Collected data:
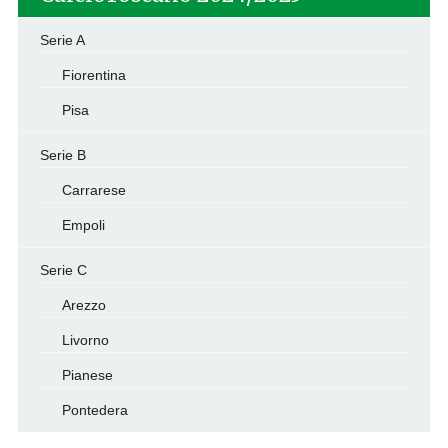
Serie A
Fiorentina
Pisa
Serie B
Carrarese
Empoli
Serie C
Arezzo
Livorno
Pianese
Pontedera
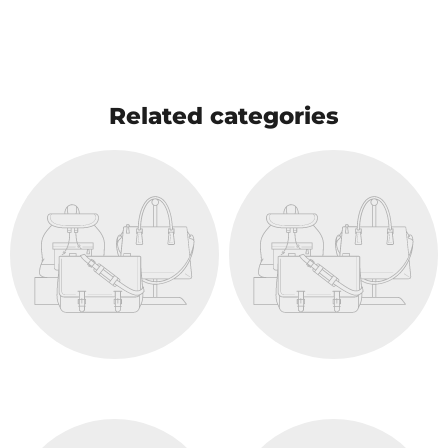
Related categories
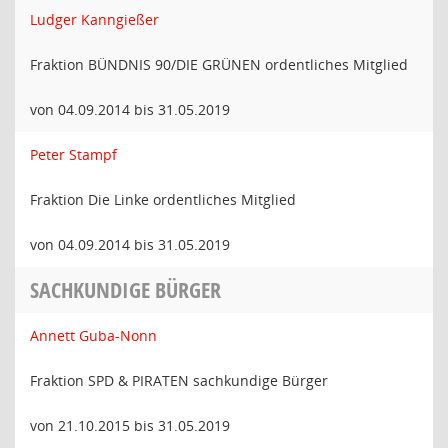
Ludger Kanngießer
Fraktion BÜNDNIS 90/DIE GRÜNEN ordentliches Mitglied
von 04.09.2014 bis 31.05.2019
Peter Stampf
Fraktion Die Linke ordentliches Mitglied
von 04.09.2014 bis 31.05.2019
SACHKUNDIGE BÜRGER
Annett Guba-Nonn
Fraktion SPD & PIRATEN sachkundige Bürger
von 21.10.2015 bis 31.05.2019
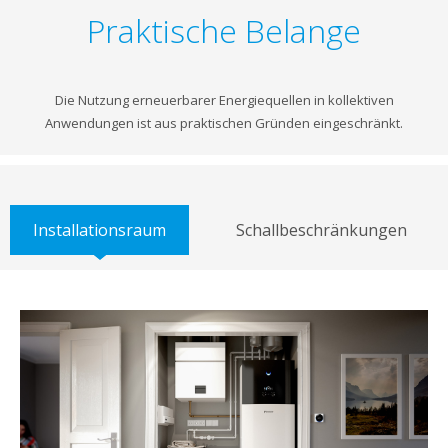
Praktische Belange
Die Nutzung erneuerbarer Energiequellen in kollektiven
Anwendungen ist aus praktischen Gründen eingeschränkt.
Installationsraum
Schallbeschränkungen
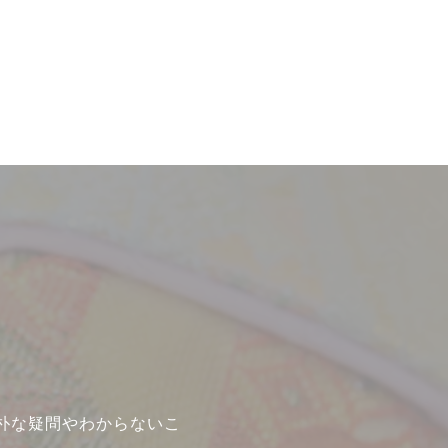
朴な疑問やわからないこ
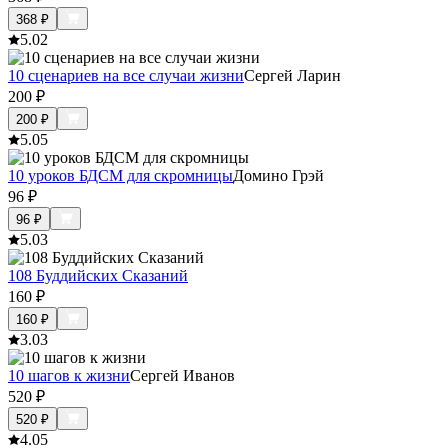
368
₽
5.0
2
10 сценариев на все случаи жизни
Сергей Ларин
200
₽
200
₽
5.0
5
10 уроков БДСМ для скромницы
Домино Грэй
96
₽
96
₽
5.0
3
108 Буддийских Сказаний
160
₽
160
₽
3.0
3
10 шагов к жизни
Сергей Иванов
520
₽
520
₽
4.0
5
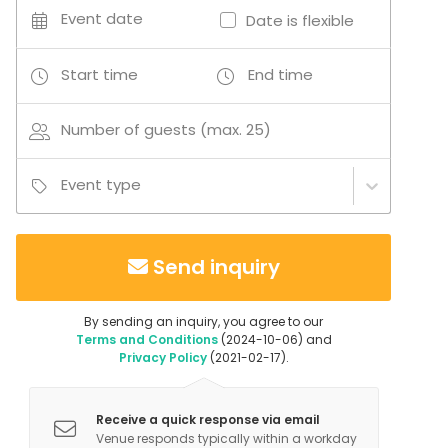
Event date
Date is flexible
Lisäpalvelut:
Start time
End time
Ulkorakennus
Lakanat + Pyyhkeet
Number of guests (max. 25)
Event type
Send inquiry
By sending an inquiry, you agree to our
Terms and Conditions
(2024-10-06) and
Privacy Policy
(2021-02-17).
Receive a quick response via email
Venue responds typically within a workday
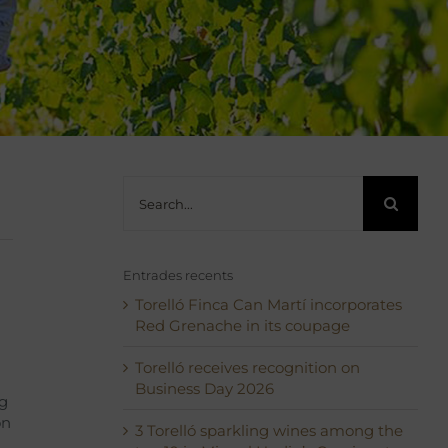
Search
for:
Entrades recents
Torelló Finca Can Martí incorporates
Red Grenache in its coupage
Torelló receives recognition on
Business Day 2026
ng
on
3 Torelló sparkling wines among the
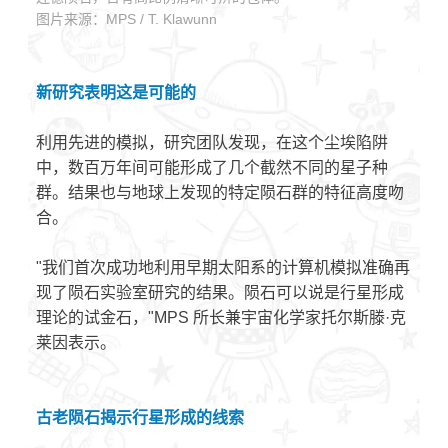
图片来源：MPS / T. Klawunn
新研究表明这是可能的
利用先进的模拟，研究团队发现，在这个尘埃陷阱
中，数百万年间可能形成了几个截然不同的星子种
群。结果也与地球上发现的特定陨石群的特征高度吻
合。
"我们首次成功地利用早期太阳系的计算机模拟准确再
现了陨石实验室研究的结果。陨石可以说是行星形成
理论的试金石，"MPS 所长兼宇宙化学家托尔斯滕·克
莱因表示。
古老陨石揭示行星形成的线索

PROBLEM: Filter by the word "Torelló": copy every line of the data that holds it.

RESPONSE FOR THIS EXERCISE:
Torelló Finca Can Martí incorporates
Torelló receives recognition on
3 Torelló sparkling wines among the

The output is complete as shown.